Task to complete:
The answer must be every line below that holds the word "Γεωμετρία".

(Records excerpted from a collection)
========================

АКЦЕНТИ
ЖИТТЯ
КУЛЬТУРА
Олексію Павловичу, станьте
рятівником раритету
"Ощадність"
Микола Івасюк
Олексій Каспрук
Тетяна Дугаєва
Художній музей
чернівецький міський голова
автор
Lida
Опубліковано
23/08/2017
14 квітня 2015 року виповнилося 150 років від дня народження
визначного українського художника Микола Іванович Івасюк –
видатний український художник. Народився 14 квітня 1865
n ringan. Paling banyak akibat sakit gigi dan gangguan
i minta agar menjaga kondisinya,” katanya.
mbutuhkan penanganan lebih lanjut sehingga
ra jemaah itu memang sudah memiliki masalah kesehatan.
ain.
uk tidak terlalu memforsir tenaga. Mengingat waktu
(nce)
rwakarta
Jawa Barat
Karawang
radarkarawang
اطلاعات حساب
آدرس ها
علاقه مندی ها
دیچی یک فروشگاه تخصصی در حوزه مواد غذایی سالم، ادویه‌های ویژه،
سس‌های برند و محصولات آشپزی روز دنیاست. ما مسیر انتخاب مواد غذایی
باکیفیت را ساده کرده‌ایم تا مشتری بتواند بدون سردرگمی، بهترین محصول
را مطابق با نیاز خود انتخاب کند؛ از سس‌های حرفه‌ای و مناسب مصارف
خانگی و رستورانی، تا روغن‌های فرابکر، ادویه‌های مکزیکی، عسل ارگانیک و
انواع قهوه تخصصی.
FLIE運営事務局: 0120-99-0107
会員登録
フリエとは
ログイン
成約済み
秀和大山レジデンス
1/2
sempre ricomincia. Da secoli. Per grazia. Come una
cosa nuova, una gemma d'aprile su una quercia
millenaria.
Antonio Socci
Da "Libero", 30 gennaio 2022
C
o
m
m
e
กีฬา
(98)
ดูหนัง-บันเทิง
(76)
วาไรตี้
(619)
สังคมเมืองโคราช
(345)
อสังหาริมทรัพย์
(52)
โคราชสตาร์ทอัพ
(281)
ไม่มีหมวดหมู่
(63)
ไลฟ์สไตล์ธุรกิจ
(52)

========================

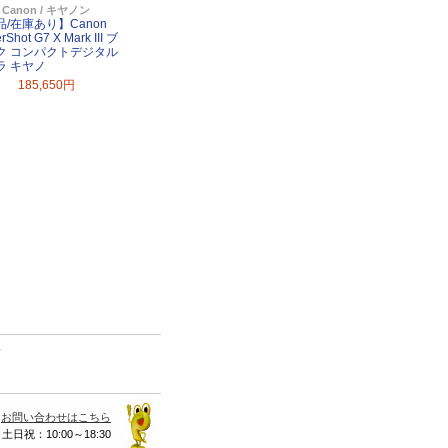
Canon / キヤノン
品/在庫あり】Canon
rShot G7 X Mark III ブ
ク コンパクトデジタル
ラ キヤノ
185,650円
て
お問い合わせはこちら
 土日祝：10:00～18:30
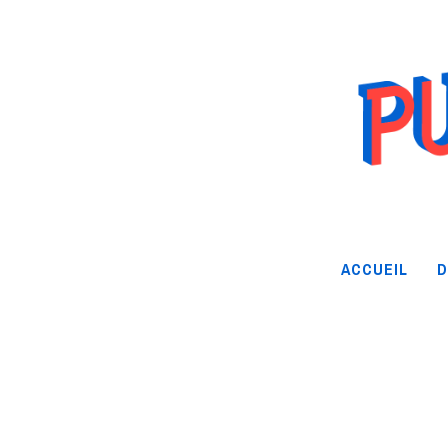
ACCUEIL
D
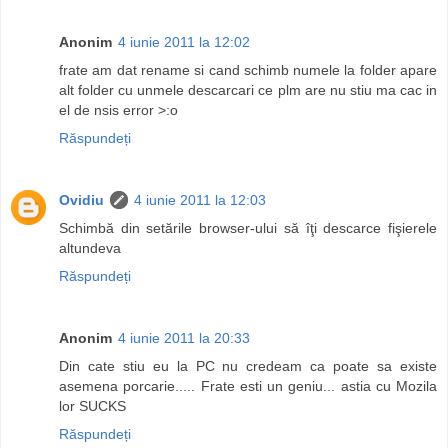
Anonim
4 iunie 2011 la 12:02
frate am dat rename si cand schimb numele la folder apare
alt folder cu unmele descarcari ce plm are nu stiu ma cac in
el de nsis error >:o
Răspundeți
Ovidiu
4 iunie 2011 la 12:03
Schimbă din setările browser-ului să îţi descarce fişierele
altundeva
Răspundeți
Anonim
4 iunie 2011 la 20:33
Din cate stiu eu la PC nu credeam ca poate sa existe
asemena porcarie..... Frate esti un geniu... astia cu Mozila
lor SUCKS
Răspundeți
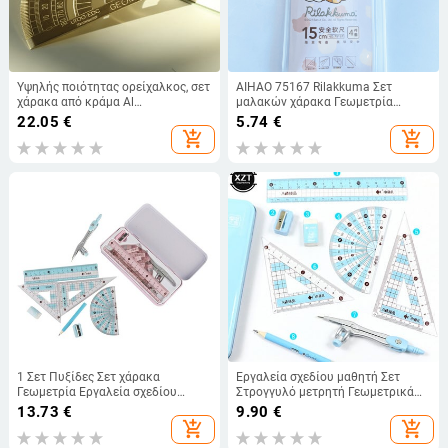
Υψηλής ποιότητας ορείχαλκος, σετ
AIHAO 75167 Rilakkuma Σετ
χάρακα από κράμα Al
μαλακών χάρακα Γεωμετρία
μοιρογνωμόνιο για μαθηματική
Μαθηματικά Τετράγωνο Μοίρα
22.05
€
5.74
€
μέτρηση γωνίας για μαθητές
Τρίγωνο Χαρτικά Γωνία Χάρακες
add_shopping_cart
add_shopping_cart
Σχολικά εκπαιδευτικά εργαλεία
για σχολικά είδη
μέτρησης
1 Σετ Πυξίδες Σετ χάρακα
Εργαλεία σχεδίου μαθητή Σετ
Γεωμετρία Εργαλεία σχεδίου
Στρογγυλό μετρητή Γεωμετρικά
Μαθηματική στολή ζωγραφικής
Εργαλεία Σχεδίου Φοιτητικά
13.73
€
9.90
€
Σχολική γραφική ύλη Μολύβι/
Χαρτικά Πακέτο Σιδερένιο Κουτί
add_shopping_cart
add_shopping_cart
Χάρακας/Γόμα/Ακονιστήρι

========================

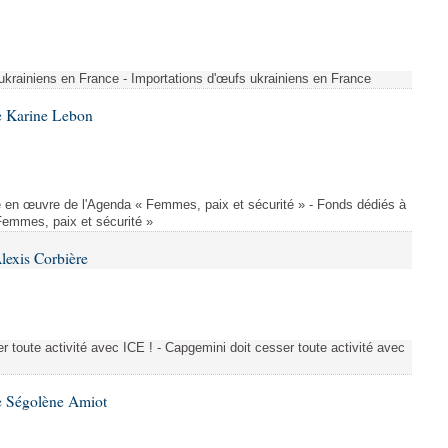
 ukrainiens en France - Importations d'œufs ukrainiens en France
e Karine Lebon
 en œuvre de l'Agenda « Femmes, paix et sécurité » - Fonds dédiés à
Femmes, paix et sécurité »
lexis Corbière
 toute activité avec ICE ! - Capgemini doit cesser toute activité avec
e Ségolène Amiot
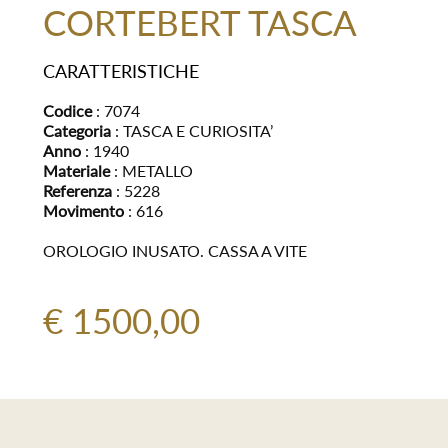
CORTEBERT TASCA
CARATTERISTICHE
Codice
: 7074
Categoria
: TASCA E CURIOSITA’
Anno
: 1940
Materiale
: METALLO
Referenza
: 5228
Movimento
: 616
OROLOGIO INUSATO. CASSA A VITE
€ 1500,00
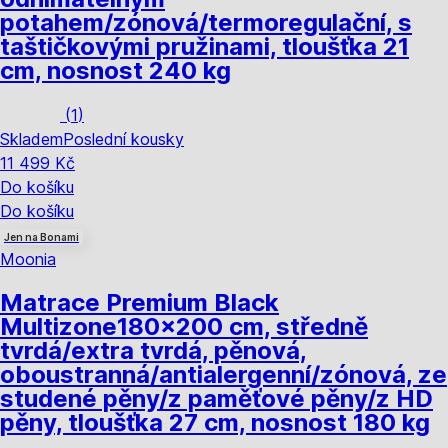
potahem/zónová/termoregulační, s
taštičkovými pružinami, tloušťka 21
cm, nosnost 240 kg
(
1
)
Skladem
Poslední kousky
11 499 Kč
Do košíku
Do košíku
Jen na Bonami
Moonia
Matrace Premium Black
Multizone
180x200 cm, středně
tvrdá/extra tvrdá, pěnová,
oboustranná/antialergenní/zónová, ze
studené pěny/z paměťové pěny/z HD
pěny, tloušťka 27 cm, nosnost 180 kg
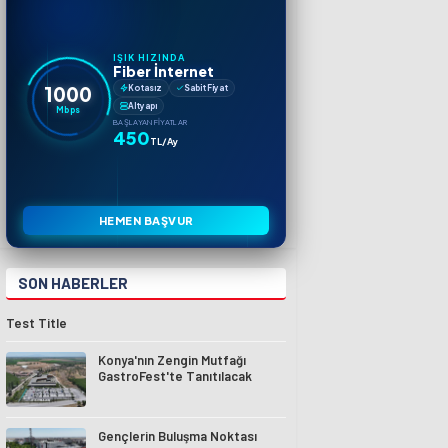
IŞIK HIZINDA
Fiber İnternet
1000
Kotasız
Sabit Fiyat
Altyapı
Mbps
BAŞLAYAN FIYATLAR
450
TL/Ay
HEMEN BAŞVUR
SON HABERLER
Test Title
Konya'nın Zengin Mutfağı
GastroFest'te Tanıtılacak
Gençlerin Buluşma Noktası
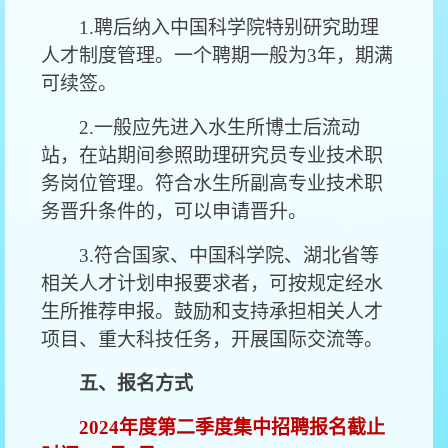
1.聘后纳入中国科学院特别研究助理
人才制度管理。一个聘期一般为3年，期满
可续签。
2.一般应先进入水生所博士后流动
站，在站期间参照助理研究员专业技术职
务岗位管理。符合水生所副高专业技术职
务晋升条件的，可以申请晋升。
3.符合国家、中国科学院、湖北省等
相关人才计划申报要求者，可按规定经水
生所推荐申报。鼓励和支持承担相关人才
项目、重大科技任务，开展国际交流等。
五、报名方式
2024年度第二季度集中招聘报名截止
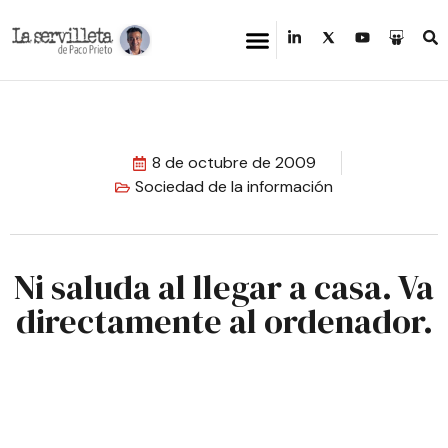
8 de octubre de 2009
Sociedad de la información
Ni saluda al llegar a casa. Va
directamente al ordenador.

========================

Your solution:
μαλακών χάρακα Γεωμετρία
Γεωμετρία Εργαλεία σχεδίου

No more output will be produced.